To create a virtual cell, we’re building a high-performance computing cluster with 1000+ H100 GPUs that will enable us to develop new AI models trained on various large data sets about cells and biomolecules—including those generated by our scientific institutes. Over time, we hope, this will enable scientists to simulate every cell type in both healthy and diseased states, and query those simulations to see how elusive biological phenomena likely play out—including how cells come into being, how they interact across the body, and how exactly disease-causing changes affect them.

Our computing cluster won’t be as large as those used in the private sector for commercial products, but once it’s up and running, it will be one of the world’s largest AI clusters for nonprofit scientific research. This will be an important resource for academic teams that are ready to use data sets in new ways but are held back by the prohibitive cost of accessing the latest AI technology. Like our other tools, these digital cell models, and their associated data and applications, will be openly accessible to researchers worldwide.

The people

Generating these data sets, building this computing cluster, and using AI for biology is the kind of multidisciplinary, collaborative effort that defines our work.

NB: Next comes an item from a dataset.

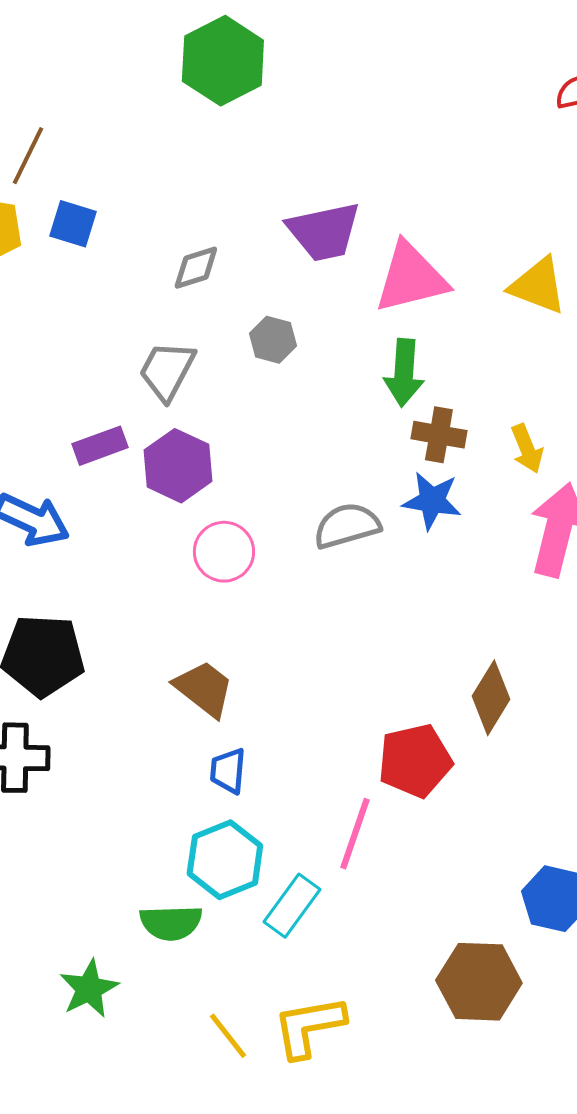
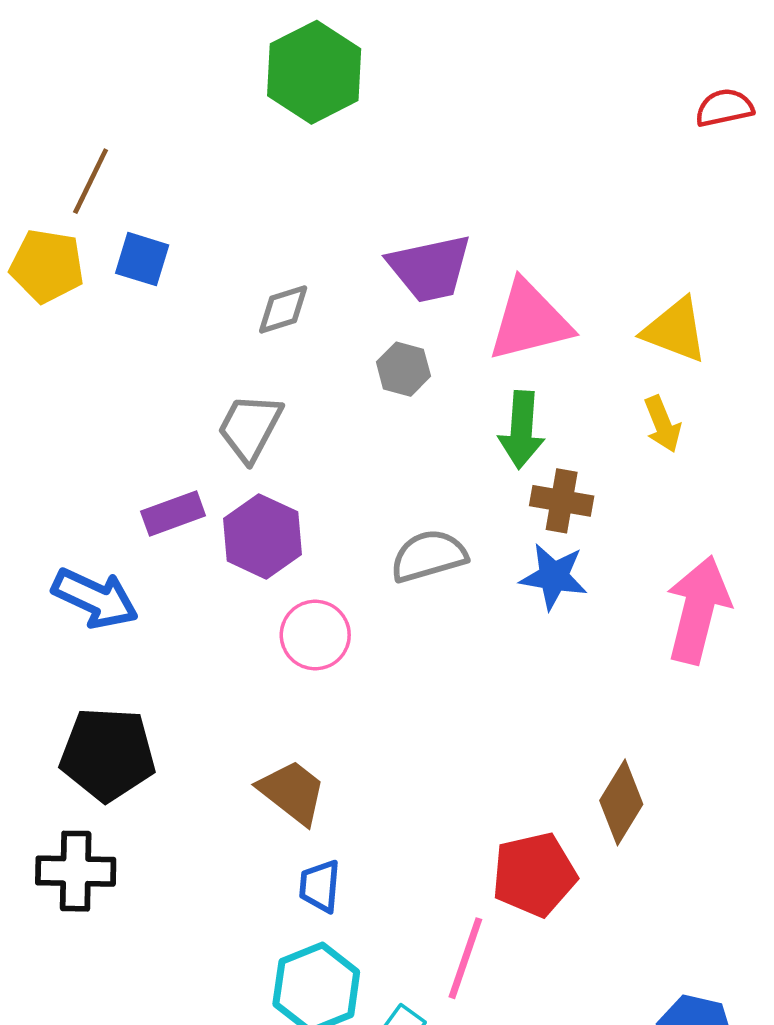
gray hexagon: (273, 340) -> (403, 369), moved
yellow arrow: (527, 449) -> (663, 424), moved
gray semicircle: (347, 526) -> (429, 556), moved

Our Biohub Network has brought together experts from different disciplines and institutions to tackle some of science’s biggest and riskiest challenges, which couldn’t be solved in traditional academic settings. Through projects like CELLxGENE, researchers around the world have helped build a single-cell data corpus—a testament to how effectively a shared resource for open science can grow with more collaborators contributing resources and brainpower.

When CZI first launched our science work in 2016, we committed to a big goal: to help the scientific community cure, prevent, or manage all disease by the end of this century. We believe this goal is possible and will be significantly advanced if leading scientists and technologists work together to make the most of the opportunities created by AI. We can start by unlocking the mysteries of our cells, and that can lead to work that helps end many diseases as we know them.

Priscilla Chan is cofounder and co-CEO of the Chan Zuckerberg Initiative. Priscilla’s work with patients and students in communities across the Bay Area as a pediatrician and teacher has informed her desire to make learning more personalized, find new paths to manage and cure disease, and expand opportunity for more people. Priscilla earned her BA in biology at Harvard University and her MD at UC San Francisco (UCSF).

Mark Zuckerberg is cofounder and co-CEO of the Chan Zuckerberg Initiative. As the founder, chairman, and chief executive officer of Meta, Mark brings a commitment to empowering people and building communities, and deep technical experience, to CZI’s work. Mark studied computer science at Harvard University before moving to Palo Alto, California in 2004.